▶ Brief
Give back the entries exactly, ending with the "This screenshot has width=1030, height=1102." line.

▶ Provided records
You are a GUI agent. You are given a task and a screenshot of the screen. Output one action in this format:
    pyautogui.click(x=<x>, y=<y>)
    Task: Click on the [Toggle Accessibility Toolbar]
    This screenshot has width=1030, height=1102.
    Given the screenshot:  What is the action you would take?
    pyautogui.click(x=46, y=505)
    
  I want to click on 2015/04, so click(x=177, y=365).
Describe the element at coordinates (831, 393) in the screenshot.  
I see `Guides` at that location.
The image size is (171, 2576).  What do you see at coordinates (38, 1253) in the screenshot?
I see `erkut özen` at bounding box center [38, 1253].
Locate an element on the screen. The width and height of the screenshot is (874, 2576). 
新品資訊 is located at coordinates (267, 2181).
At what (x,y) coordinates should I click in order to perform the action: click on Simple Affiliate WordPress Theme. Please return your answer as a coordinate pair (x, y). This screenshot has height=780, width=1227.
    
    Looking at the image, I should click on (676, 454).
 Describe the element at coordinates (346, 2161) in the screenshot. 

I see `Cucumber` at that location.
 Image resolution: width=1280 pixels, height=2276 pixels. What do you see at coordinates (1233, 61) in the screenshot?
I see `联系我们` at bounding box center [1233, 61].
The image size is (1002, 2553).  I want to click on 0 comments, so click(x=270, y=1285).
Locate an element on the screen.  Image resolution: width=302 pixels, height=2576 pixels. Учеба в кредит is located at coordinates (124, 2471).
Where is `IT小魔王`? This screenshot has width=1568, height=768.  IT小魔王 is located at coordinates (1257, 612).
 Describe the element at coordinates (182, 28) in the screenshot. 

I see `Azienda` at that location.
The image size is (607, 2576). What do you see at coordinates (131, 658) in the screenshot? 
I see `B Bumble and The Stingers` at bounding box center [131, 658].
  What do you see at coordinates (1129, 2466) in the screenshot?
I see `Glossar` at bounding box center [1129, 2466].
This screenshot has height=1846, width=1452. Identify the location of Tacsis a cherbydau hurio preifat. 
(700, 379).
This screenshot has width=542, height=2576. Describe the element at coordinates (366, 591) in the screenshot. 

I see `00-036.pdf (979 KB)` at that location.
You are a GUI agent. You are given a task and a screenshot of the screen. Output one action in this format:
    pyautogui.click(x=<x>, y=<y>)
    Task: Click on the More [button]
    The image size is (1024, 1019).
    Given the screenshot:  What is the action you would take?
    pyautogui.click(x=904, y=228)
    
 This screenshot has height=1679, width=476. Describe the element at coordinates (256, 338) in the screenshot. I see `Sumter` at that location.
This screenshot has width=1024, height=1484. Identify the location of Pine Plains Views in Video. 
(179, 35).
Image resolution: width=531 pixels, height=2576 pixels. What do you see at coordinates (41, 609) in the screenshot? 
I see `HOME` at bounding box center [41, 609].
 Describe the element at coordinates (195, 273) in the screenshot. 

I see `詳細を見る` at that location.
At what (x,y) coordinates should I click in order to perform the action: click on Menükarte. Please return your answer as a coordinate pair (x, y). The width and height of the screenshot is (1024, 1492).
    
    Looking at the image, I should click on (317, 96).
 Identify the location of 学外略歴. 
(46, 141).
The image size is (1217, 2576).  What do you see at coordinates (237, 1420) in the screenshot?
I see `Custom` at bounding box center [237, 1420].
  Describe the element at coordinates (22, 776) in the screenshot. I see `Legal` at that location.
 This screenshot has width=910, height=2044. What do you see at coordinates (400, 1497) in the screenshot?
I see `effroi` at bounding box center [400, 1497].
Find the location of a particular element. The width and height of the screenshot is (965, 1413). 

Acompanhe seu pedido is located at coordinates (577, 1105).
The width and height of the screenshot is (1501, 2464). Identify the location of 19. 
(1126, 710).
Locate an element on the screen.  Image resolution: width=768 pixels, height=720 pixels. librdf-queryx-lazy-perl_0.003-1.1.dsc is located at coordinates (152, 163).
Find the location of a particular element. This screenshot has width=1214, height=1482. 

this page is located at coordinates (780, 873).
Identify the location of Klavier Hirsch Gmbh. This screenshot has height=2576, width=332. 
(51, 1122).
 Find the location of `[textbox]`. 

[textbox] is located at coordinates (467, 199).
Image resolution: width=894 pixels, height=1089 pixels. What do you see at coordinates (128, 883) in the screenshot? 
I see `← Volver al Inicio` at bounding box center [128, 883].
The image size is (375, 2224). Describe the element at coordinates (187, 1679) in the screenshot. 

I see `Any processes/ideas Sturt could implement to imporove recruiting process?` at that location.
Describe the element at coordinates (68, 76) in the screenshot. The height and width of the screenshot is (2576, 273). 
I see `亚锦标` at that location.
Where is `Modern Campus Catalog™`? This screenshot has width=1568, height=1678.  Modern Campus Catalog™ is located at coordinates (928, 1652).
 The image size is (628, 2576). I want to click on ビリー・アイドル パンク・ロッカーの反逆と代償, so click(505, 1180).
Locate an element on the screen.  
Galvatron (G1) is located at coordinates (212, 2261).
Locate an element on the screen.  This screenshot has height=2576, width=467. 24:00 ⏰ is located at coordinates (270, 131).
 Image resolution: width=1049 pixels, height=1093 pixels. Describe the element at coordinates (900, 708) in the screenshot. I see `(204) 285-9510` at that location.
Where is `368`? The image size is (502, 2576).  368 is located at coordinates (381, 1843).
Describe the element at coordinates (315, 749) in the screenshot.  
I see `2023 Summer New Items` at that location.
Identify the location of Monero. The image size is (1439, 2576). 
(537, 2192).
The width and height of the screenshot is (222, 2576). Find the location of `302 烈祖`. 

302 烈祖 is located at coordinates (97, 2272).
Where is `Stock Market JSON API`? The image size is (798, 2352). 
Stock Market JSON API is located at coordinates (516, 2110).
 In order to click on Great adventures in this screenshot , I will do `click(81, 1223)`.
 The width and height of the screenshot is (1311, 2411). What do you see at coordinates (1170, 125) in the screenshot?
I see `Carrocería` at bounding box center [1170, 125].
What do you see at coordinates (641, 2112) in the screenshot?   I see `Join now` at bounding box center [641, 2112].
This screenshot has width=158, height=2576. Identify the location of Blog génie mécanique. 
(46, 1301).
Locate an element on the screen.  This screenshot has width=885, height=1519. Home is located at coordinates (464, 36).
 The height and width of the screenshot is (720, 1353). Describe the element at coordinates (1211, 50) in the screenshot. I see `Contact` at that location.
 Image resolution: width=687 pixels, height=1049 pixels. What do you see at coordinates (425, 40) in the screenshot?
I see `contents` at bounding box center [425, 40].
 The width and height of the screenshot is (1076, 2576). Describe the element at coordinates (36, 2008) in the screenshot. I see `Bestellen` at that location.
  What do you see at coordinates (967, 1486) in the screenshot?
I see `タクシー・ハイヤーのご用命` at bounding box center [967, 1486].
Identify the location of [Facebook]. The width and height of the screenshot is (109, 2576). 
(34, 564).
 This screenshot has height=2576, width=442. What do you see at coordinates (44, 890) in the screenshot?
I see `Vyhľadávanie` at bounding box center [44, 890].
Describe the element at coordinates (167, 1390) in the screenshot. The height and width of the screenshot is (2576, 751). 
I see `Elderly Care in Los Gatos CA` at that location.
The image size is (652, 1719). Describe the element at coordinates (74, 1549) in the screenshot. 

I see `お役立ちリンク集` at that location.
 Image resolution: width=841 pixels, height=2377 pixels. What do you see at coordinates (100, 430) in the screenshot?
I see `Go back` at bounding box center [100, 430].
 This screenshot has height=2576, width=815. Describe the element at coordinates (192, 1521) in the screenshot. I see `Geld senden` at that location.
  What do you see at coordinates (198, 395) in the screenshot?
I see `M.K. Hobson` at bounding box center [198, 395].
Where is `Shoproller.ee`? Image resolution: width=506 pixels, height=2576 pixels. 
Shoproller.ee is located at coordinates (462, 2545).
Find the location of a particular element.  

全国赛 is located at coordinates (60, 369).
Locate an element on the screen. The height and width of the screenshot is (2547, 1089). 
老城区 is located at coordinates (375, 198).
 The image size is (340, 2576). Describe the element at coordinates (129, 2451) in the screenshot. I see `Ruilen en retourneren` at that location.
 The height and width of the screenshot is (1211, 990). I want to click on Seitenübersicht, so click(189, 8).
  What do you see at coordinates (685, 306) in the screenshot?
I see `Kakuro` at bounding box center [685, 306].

▶ Solution
You are a GUI agent. You are given a task and a screenshot of the screen. Output one action in this format:
    pyautogui.click(x=<x>, y=<y>)
    Task: Click on the [Toggle Accessibility Toolbar]
    This screenshot has width=1030, height=1102.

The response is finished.